I was catching up with my old lover TiVo last night, having been occupied every night for the past week and a half (by the end of this busy stretch, I’ll have had daily & nightly obligations for a solid two weeks).
Top priorities: America’s Next Top Model and Top Chef.
Top Chef‘s episode of two weeks ago, the one where they cater the dinner for the nonprofit, was especially timely in light of the work happening here on this blog this week. Aside from the fundraising aspect, I want to draw your attention to the post-elimination aspect of the episode, where the formerly-chummy contestants break down into a full-on shouting match that nearly becomes a lesbianism-fueled brawl (perhaps she needs “Pocket Shiva,” the calming doll device for lesbians, as recently seen on The Big Gay Sketch Comedy Show).
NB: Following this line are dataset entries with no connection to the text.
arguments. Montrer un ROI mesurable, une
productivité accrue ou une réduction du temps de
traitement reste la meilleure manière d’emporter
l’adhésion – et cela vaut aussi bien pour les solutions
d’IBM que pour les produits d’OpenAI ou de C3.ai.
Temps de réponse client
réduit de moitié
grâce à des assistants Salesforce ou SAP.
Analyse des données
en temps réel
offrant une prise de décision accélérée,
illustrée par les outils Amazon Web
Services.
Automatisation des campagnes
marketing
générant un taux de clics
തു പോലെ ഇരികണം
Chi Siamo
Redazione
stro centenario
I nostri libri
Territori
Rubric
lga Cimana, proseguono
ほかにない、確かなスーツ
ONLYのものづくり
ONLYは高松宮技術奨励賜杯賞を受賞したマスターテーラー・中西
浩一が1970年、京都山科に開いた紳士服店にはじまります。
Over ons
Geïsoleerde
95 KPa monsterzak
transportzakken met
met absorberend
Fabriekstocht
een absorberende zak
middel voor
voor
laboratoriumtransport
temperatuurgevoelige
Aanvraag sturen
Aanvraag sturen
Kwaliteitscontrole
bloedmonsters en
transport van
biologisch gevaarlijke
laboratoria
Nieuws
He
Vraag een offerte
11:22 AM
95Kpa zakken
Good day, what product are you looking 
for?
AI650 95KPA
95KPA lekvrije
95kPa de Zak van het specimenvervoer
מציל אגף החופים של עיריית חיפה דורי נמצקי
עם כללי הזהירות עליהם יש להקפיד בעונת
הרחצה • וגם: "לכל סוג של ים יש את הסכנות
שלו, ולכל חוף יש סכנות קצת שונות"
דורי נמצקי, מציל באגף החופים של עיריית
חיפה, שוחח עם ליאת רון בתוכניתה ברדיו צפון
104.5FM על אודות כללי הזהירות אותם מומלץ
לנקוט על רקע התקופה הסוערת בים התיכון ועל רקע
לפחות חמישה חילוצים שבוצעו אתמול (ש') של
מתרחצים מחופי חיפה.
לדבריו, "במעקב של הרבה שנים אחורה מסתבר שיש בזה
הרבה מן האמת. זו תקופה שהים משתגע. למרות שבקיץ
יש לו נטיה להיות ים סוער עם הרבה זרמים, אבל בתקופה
What you’ll noticed about this argument, and many reality-tv arguments, is the use of Godard’s jump cutting technique, where, to paraphrase the words of the NYT article referenced yesterday, Godard kept only the shots he liked and cut out anything he didn’t like. The jarring result is inspired and brilliant, and was then an entirely new approach to editing.
Now, it keeps the viewer from being bored and allows contestants to appear to be awfully articulate when arguing–or, at least, it preserves for us only their most serious examples of jackassery.
And really—isn’t that what television’s for?